I managed to gain half a pound in two weeks, probably because I've been eating like a horse. I've long been snacking on cereal or toast with apple butter when I wake up in the middle of the night to help me go back to sleep. But I recently graduated to full, midnight meals. One night, we were watching TV and the characters were eating spaghetti. I woke up at 2 a.m. craving - spaghetti. I had just made spaghetti and meatballs the week before. After a few days eating the leftovers, it was a little low on sauce, so I chopped some garlic, mixed the meatballs with some crushed tomatoes and had a lovely second dinner. The next day it was pasties. One trip to the Pasty Shack for dinner and the problem was solved. Then it was Chinese food, which provided enough leftovers for a satisfying midnight snack.

My sweet tooth was also spiraling out of control. Ordinarily, I don't care for too many sweets, but since I got pregnant, I've been craving everything from cake to Popsicles. I was actually starting to worry you'd be born with cavities. One day at the office, Carlos, a columnist, stopped by my cubicle to chat about his visit to a gelateria that had recently opened. When Daddy and I were in Italy, I tasted my way through the gelaterias of Rome, Florence and Venice, frequently ordering lemon, mango and coconut sorbeto as a way to stay cool during the warm, sunny afternoons. A few hours after my talk with Carlos I was happily savoring spoonfuls of cold, creamy tiramisu gelato.

The next craving - Jewish rugelachs - required a little more work. When I was a little girl in New York City, Auntie Sharon used to come over with a white box wrapped in red string that was filled with rugelach - a rich and creamy cookie with plenty of walnuts and dusted in fine, powdered sugar. We'd sit around the kitchen table, the adults sipping their coffee, while we devoured the baked delights.

A few years ago, Daddy found a recipe for rugelach in our newspaper, which he clipped for me. I'm no baker - chocolate chip cookies and fruit cobbler are about as complicated as I can manage - so I'd never attempted to try the recipe. But those pregnancy hormones proved stronger than my baking trepidations, and they turned out to be fairly easy to make. One day, I'll teach you how to make them, Emi, so we can sit at the kitchen island eating cookies together.

Rugelach


2 cups all-purpose flour
1/2 teaspoon salt
1 cup, or 2 sticks, unsalted butter, softened
8 ounces cream cheese, softened
1/2 cup sugar
1 teaspoon cinnamon
1 cup apricot preserves or raspberry jam
1 cup loosely packed golden raisins, chopped
1 1/4 cup walnuts, finely chopped
milk for brushing cookies

Whisk together flour and salt in a bowl. Beat together butter and cream cheese in a large bowl with an electric mixer until combined well. Add flour mixture and stir with a wooden spoon until a soft dough forms

Gather dough into a ball and wrap in plastic wrap, then flatten into a roughly 7 by 5-inch rectangle. Chill until firm, 8 to 24 hours.
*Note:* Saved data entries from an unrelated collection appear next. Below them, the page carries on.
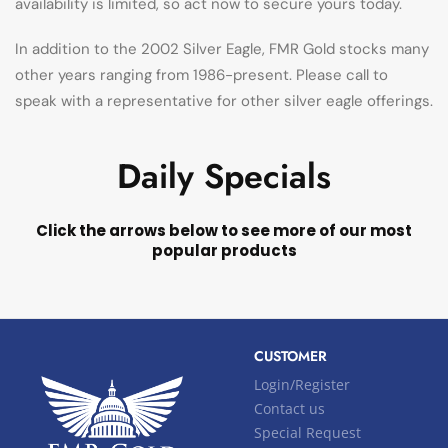
availability is limited, so act now to secure yours today.
In addition to the 2002 Silver Eagle, FMR Gold stocks many
other years ranging from 1986-present. Please call to
speak with a representative for other silver eagle offerings.
Daily Specials
Click the arrows below to see more of our most
popular products
CUSTOMER
Login/Register
Contact us
Special Request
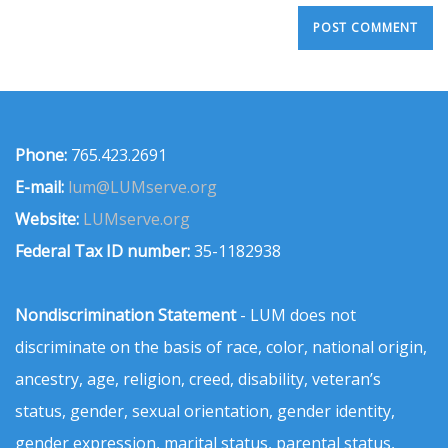
Phone:
765.423.2691
E-mail:
lum@LUMserve.org
Website:
LUMserve.org
Federal Tax ID number:
35-1182938
Nondiscrimination Statement
- LUM does not
discriminate on the basis of race, color, national origin,
ancestry, age, religion, creed, disability, veteran’s
status, gender, sexual orientation, gender identity,
gender expression, marital status, parental status,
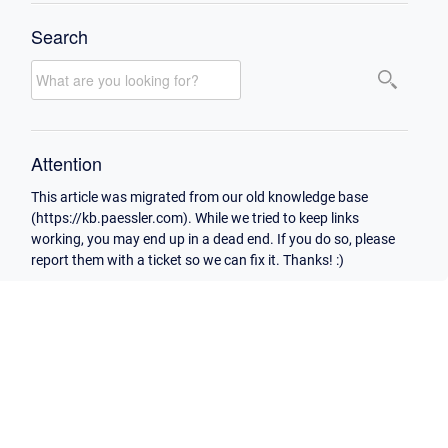
Search
Attention
This article was migrated from our old knowledge base
(https://kb.paessler.com). While we tried to keep links
working, you may end up in a dead end. If you do so, please
report them with a ticket so we can fix it. Thanks! :)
Put oven rack in middle position and preheat oven to 350 degrees. Line bottom of a large, shallow baking pan with parchment paper. Cut dough into 4 pieces. Chill 3 pieces, wrapped in plastic wrap, and roll out remaining piece into a 12 by 8-inch rectangle on a well-floured surface with a floured rolling pin. Transfer dough to a sheet of parchment paper, then to a tray and chill while rolling out remaining dough in same manner, transferring each to another sheet of parchment paper and stacking on tray.

Whisk 1/2 cup sugar with cinnamon.

Arrange 1 dough rectangle onto work surface with a long side nearest you. Spread 1/2 cup preserves evenly over dough with offset spatula. Sprinkle 1/4 cup raisins and a rounded 1/4 cup of walnuts over jam, then sprinkle with 2 tablespoons cinnamon sugar. Using parchment as aid, roll up dough tightly into a log. Place, seam side down, in lined baking pan, then pinch ends closed and tuck underneath. Make 3 more logs in same manner and arrange 1 inch apart in pan. Brush logs with milk. With a sharp knife, make 3/4 -inch-deep cuts crosswise in dough, but don't cut all the way through, at 1-inch intervals. (If dough is too soft, chill until firmer, 20 to 30 minutes.)

Bake until golden., 45 to 50 minutes. Cool to warm on pan or rack, about 30 minutes, then transfer logs to a cutting board and slice cookies all the way through.